Effective mass is the mass of election while it's velocity is relative to speed of light
larger effective mass represents a smaller velocity and vice versa
this explains higher effective mass for electrons facing larger scatering numbers of course a smaller effective mass for a less scattering points, scatering points could be defects, impurities, boundaries, ----
The relaxation time is controlled by the inelastic collisions, which means that the large linear momentum associated the heavy effective mass for a given kinetics energy (E=h2k2/2me) requires much greater numbers of collisions to transfer its kinetic energy to the targeted point and even line defects in the bulk matrix. That means heavy electron has to travel much longer distance due to multiple collision, which is also determined by the concentration of the defect centers inversely.
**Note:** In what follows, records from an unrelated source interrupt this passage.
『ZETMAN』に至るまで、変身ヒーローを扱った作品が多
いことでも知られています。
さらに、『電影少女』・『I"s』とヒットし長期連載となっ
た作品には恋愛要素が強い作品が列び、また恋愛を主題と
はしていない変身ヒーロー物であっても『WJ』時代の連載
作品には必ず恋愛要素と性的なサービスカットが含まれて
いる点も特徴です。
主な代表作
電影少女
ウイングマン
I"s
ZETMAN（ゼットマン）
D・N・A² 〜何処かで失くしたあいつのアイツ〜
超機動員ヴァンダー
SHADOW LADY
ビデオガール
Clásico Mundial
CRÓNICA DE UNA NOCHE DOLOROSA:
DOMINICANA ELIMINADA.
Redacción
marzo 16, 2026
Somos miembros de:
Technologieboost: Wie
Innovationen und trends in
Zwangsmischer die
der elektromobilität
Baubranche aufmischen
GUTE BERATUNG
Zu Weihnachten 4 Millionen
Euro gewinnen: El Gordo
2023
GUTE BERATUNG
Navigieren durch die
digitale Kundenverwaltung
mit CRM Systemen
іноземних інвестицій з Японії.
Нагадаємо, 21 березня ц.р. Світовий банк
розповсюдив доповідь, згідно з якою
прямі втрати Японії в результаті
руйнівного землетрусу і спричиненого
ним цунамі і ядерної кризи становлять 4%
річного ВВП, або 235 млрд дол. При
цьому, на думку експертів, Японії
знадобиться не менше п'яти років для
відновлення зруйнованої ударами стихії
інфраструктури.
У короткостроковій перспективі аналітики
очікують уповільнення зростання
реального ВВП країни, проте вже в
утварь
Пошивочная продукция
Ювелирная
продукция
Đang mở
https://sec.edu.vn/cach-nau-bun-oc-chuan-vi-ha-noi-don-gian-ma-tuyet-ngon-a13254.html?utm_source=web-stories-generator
In the case of electron -phonon interactions problem might be more complicated, but follows up the similar trend. Where h is h-bar.
In deformation-potential acoustic phonon -electron scattering the relaxation time is proportional to (density-of-states effective mass)^-1.5. if the carrie.r distribution is fixed
I have found effective mass using that equation only. I would like to know some physical details... the significance of m* during carrier transport through semi conductor.
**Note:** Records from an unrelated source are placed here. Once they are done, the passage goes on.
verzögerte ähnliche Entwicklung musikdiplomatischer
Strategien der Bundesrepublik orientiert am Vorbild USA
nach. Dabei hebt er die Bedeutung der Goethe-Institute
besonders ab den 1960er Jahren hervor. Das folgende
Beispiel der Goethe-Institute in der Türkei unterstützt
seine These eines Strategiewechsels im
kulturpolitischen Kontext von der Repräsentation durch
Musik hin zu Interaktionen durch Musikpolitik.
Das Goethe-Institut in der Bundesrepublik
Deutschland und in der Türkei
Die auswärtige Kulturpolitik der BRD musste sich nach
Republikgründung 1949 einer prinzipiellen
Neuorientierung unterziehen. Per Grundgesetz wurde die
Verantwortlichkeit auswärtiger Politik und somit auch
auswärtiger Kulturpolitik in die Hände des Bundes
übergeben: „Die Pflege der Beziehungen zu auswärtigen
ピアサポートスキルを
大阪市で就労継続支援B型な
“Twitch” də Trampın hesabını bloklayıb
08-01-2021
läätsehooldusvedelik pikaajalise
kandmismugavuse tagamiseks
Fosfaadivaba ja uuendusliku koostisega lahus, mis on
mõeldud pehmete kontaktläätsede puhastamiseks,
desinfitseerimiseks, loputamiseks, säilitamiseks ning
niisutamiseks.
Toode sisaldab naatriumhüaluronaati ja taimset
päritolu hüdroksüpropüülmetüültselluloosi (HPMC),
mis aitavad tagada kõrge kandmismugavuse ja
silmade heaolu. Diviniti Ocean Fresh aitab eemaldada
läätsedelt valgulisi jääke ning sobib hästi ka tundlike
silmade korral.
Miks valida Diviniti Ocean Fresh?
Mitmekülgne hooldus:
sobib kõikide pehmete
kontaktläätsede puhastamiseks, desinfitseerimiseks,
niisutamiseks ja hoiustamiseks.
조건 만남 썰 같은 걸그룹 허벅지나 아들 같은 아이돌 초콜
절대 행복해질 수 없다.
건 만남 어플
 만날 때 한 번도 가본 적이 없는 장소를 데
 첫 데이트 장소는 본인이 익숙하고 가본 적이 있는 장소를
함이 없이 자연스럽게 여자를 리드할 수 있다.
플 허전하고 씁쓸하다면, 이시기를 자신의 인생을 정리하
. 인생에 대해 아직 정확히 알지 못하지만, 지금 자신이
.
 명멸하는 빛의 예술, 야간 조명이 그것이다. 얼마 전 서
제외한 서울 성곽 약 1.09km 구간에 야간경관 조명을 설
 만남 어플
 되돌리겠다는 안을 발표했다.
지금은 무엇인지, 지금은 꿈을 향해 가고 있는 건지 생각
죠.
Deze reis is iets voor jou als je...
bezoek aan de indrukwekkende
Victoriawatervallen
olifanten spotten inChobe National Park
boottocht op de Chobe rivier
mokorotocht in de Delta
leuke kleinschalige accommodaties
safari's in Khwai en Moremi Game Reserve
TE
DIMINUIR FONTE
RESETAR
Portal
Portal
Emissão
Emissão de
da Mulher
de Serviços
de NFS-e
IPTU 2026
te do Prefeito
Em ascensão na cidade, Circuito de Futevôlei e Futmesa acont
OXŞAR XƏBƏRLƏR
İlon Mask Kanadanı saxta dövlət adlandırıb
Calculated relaxation time using conductivity, and plasmon energy.
According to Einstein and Nerst the definition of mobility of a particle moving in a viscous media without acceleration any is velocity/force. By simple dimensional analysis it shows that ''as Vesselin claimed'', mobility mhu= F/V, which has the dimension of [time/mass], which means his equation is correct with a missing steric factor.
SEE: Kittel Page 230-231; Mhu= e THo/Mass (in Electrostatic FİELD)